Alvorens de heren echter de degens met elkaar konden kruisen werd onder leiding van ‘informateur’
Sebastiaan Koedoot eerst een centraal blok gevormd tegen de eerste uitdaging: het instellen van
de schaakklokken op het nieuwe ‘Fischer’ speeltempo. Dit nieuwe speeltempo wordt gehanteerd
omdat er vanaf dit seizoen bij de externe doordeweekse competitie ook gebruik wordt gemaakt van
dit speeltempo. Voorgaande seizoenen werd er altijd een speeltempo gehanteerd van ‘twee uur
knock-out’, wat inhoudt dat beide spelers elk afzonderlijk twee uur ter beschikking hebben om de
partij af te ronden. Met dit speeltempo duurt een partij maximaal vier uur. Bij het nieuwe ‘Fischer’
speeltempo krijgt elke speler één uur bedenktijd, welke wordt aangevuld met dertig seconden per
gedane zet: bij elke zet die gedaan wordt door een speler krijgt hij dertig seconden extra tijd erbij.
Dit nieuwe systeem heeft als voordeel dat je vrijwel nooit meer op tijd kan verliezen, omdat je per
zet dertig seconden extra krijgt voor de volgende zetten. Theoretisch kan een partij nu veel langer
dan vier uur duren, maar in de praktijk neemt een gemiddelde partij veel korter dan 120 zetten (en
dus ook korter dan vier uur) in beslag.

Nadat iedereen uitleg had gekregen over hoe de schaakklokken in te stellen konden de partijen
door ‘formateur’ Johnny van de Berge verdeeld worden. Zoals vermeld begint iedereen aan het begin
van seizoen weer op nul, dus iedereen staat ook op dezelfde positie op deze ‘kieslijst’. Dit ‘iedereen
is koploper en kampioen!’ is een mooie gelijkwaardigheidsbenadering, maar daar ons land nog
steeds niet communistisch is, moeten er toch echt verschillen komen in deze ranglijst: anders
zou het maar een saaie competitie worden. Normaal bepaalt de software de tegenstander door
het vakje rood te kleuren van degene die ongeveer op dezelfde plek staat op de ranglijst als de
uitdager. Doordat er aan het begin van de eerste ronde nog geen ranglijst is, wordt er op basis
van de (hoogte op de) eindlijst van vorig seizoen altijd een handmatige indeling gemaakt, waarbij
de sterkst aanwezige speler wordt gekoppeld aan de meest gemiddelde aanwezige speler: bij de
tien aanwezige spelers wordt speler nummer één gekoppeld aan nummer zes, nummer twee aan
nummer zeven etc.

Nadat de niet-computer indeling bekend was gemaakt ving de strijd tussen de verschillende partijen
aan. In het begin werd er vooral op de klokken gelet, waarbij er gelijk commotie ontstond, omdat

volgens sommige kandidaten de klokken niet leken af te lopen. De beschuldigingen aan het adres van
de ‘informateur’ van loze klokinstructiebeloften bleken onterecht, omdat de beschikbare tijd op de
klokken bij de eerste zetten alleen maar oploopt doordat de eerste zetten sneller worden uitgevoerd
dan binnen dertig seconden.

De nummer twee van afgelopen seizoen Johnny van de Berge was gekoppeld aan broer Marcel
van de Berge (nummer negen). Wat de beide verwachtingspatronen van de gebroeders voor dit
seizoen zijn is niet duidelijk, maar dat Johnny met de witte stukken mat in één over het hoofd zag
(kiezersbedrog?) was toch niet ingecalculeerd op voorhand en dit mag toch wel weer tot zo een
befaamde eerste-ronde-verrassing gerekend worden.

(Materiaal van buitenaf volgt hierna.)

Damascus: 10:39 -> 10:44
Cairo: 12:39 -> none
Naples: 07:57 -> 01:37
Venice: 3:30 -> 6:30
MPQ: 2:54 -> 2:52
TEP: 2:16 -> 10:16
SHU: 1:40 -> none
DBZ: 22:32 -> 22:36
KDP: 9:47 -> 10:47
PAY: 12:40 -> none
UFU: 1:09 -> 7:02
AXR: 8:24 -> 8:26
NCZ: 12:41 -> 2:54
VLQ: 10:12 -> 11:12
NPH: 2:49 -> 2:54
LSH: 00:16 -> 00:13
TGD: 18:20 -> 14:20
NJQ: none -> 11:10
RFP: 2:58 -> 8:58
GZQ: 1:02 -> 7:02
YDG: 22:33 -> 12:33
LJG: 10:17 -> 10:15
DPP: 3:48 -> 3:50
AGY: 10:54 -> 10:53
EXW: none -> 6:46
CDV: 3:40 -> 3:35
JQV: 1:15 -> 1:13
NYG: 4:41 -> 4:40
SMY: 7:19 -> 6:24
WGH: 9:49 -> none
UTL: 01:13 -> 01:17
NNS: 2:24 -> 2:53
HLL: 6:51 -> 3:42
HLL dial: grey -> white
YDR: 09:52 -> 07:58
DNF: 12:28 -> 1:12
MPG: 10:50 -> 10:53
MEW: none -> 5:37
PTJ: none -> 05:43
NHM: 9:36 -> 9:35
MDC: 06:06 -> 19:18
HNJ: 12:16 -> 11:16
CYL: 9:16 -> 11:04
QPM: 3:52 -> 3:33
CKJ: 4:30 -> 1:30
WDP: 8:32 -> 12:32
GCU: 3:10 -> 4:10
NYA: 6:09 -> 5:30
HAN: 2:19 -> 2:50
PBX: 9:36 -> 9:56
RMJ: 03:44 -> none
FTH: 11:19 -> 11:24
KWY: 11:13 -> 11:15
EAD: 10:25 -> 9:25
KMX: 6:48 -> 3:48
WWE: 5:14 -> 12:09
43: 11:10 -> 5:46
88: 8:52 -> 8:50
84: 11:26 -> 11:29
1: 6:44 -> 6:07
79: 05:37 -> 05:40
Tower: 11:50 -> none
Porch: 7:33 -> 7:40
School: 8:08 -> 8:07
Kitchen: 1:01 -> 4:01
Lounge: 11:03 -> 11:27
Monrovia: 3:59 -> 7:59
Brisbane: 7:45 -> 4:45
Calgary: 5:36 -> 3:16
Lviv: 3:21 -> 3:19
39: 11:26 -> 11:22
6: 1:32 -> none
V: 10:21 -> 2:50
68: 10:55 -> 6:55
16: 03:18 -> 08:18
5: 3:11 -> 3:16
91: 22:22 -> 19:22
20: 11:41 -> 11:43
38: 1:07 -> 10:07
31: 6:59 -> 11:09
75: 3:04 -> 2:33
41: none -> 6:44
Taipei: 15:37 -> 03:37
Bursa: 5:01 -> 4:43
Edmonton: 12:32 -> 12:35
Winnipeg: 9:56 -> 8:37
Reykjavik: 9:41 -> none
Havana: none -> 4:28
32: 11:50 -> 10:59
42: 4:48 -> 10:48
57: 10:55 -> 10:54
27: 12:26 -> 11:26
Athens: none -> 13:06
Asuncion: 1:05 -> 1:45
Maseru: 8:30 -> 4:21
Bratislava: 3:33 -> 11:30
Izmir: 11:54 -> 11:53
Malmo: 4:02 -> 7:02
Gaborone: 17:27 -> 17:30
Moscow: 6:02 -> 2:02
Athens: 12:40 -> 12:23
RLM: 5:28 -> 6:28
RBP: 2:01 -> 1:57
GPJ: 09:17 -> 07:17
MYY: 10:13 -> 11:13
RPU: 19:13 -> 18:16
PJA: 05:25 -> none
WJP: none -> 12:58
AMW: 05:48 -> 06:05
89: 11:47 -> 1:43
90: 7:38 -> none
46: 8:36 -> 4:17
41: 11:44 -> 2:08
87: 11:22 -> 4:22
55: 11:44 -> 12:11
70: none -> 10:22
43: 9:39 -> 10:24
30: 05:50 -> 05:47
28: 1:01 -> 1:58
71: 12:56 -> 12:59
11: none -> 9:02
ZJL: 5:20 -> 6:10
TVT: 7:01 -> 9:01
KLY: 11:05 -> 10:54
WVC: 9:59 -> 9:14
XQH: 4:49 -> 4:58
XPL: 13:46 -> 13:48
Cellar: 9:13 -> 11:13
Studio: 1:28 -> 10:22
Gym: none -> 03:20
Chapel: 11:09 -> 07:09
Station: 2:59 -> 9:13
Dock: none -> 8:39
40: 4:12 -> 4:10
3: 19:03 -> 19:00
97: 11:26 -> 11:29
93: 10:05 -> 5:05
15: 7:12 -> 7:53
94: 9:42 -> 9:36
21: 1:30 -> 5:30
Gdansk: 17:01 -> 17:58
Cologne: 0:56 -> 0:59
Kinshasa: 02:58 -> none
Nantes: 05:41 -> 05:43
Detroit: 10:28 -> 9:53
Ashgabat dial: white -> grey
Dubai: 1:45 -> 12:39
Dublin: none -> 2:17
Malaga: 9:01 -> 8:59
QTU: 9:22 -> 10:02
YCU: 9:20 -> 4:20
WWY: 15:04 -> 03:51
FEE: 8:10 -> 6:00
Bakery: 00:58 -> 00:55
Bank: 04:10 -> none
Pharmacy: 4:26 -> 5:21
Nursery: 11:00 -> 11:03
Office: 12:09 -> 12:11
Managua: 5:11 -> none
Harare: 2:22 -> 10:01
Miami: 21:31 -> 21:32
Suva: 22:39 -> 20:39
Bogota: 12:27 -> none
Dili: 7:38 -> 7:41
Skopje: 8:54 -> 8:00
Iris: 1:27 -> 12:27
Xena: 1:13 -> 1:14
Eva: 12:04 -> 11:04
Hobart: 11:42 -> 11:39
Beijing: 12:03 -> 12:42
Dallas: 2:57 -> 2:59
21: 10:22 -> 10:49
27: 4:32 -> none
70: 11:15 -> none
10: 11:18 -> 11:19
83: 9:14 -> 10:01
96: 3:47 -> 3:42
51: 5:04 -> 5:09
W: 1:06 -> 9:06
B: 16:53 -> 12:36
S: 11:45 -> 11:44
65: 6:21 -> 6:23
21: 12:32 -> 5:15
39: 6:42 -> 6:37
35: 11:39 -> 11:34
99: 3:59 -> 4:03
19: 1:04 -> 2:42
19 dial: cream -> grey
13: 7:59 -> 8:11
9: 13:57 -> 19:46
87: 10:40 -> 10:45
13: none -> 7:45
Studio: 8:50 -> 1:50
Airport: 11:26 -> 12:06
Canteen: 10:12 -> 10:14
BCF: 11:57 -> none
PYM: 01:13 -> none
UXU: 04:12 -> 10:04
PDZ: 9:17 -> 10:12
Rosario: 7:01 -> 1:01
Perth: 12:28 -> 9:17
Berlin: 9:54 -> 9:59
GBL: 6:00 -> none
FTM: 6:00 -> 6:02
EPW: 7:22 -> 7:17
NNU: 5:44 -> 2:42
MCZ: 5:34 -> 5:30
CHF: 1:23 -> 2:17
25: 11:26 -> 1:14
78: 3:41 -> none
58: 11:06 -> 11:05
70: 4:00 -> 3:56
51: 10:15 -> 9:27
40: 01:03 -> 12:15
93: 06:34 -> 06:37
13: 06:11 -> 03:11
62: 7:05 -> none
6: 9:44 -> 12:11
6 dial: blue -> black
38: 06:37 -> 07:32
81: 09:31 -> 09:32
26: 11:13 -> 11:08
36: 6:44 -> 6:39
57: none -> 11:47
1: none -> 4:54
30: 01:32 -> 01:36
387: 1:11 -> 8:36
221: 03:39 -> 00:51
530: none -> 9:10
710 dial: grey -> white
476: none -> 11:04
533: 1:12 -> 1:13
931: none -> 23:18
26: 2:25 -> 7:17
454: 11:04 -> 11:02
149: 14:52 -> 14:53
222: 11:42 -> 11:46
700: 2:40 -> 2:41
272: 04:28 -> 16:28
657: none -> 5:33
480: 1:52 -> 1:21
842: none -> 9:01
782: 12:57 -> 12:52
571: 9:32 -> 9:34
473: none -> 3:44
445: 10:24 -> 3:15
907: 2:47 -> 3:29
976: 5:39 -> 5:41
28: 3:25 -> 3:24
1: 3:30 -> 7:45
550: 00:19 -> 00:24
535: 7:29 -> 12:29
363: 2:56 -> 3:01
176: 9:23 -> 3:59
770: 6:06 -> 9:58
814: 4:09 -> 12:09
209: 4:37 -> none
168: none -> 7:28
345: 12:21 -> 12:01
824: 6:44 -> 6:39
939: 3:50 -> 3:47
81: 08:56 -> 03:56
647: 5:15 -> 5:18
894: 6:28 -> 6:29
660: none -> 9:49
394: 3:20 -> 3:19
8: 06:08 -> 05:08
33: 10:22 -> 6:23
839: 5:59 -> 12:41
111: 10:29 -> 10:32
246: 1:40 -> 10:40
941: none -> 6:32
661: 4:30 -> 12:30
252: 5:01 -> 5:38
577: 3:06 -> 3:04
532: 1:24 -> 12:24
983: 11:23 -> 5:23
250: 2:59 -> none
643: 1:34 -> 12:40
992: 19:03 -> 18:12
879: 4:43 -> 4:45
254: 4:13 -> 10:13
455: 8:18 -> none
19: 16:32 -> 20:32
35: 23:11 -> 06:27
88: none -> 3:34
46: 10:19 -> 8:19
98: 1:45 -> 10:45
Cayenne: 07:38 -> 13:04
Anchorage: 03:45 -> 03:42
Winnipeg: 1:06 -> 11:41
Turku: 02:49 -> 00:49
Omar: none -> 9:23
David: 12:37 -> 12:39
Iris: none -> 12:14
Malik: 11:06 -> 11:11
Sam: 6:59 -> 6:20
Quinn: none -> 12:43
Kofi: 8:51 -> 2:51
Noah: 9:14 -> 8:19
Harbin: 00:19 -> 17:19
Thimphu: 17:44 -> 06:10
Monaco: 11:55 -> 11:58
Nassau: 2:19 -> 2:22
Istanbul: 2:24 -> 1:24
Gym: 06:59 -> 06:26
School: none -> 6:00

Of het afstaan van een halfje door de nummer drie van afgelopen seizoen Rick van de Breevaart
aan Corné Niemantsverdriet (nummer elf) een verrassing mag worden genoemd? Daar waren de
geleerden in de prognosepolls voorafgaand aan de eerste ronde het niet over eens. Op basis van
normale speelsterkte zou het antwoord hierop een volmondig ‘ja’ zijn, op basis van de afgelopen
seizoenstarts van van de Breevaart zou het antwoord hierop een volmondig ‘nee’ zijn (voor fact-
checking verwijzen wij naar de details van afgelopen seizoenen in het archief op de website) . Feit
is in ieder geval dat Niemantsverdriet via een aloude (verkiezings)truc door een schijnoffer van zijn
loper in het begin van de partij op f7 een pion won, waarna de beide kemphanen uiteindelijk na een
paar uur tot remise besloten.

Degene die zijn voorsprong in materiaal wel wist te verzilveren in een klinkende overwinning
was de nummer zeven van vorig seizoen Bart Hertog. Nadat tegenstander Raymond Leemreijze
(nummer zestien) een volgens eigen zeggen niet zo slimme zet deed had Hertog weinig moeite om
de overwinning op te eisen.

De lijstduwer van vorig seizoen Hans Smits leek favoriet Guido van de Breevaart (nummer acht)
op een gegeven moment te gaan verrassen. Van de Breevaart kwam het beste uit de startblokken,
maar zijn campagne (b)leek te stranden, waardoor Smits de overhand kon nemen. Smits kon zijn
voorkeursstemmen niet verzilveren en moest toch na een relatief lange partij de winst aan van de
Breevaart laten.

De langste race van deze avond ging tussen Sebastiaan Koedoot en Wilco Lindhout. Op basis van
de kieslijst van afgelopen jaar was Koedoot duidelijk favoriet: vierde positie tegenover vijftiende
positie. Koedoot kwam al snel een pion voor, maar Lindhout bezette het centrum met zijn zwarte
paarden. Daarna maakte Koedoot de strategische keuze voor een aanval op rechts, welke optisch
er beter uitzag dan hij feitelijk sterk was (bleek later met de computeranalyse achteraf). Lange tijd
verdedigde Lindhout zijn basiskamp met verve, maar na een klein slippertje verloor hij nog een
pionnetje, waarna hij zijn politieke aspiraties moest laten varen en Koedoot de laatste overwinning
van de avond boekte.

Maar zoals altijd geldt, het seizoen is nog jong en hoe de definitieve ranglijst uiteindelijk geformeerd
wordt zal nog moeten blijken. In ieder geval is de eerste schifting en vorming een feit en is
Marcel van de Berge vooralsnog de (jeugdige) lijsttrekker!